Top of Information shown
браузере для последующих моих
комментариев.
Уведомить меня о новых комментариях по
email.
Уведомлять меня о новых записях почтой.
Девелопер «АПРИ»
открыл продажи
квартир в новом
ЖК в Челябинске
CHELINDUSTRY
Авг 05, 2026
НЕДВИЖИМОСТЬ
Bottom of Information shown
Top of Information shown
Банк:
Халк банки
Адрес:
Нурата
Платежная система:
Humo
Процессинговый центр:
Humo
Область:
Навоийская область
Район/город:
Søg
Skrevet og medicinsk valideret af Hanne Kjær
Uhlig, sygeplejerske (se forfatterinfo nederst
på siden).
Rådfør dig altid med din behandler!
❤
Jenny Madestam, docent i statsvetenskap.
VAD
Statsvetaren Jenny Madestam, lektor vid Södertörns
Bottom of Information shown
» Assignment
Copy out every line of the data that includes the word "меня".

» Exercise solution
Уведомить меня о новых комментариях по
Уведомлять меня о новых записях почтой.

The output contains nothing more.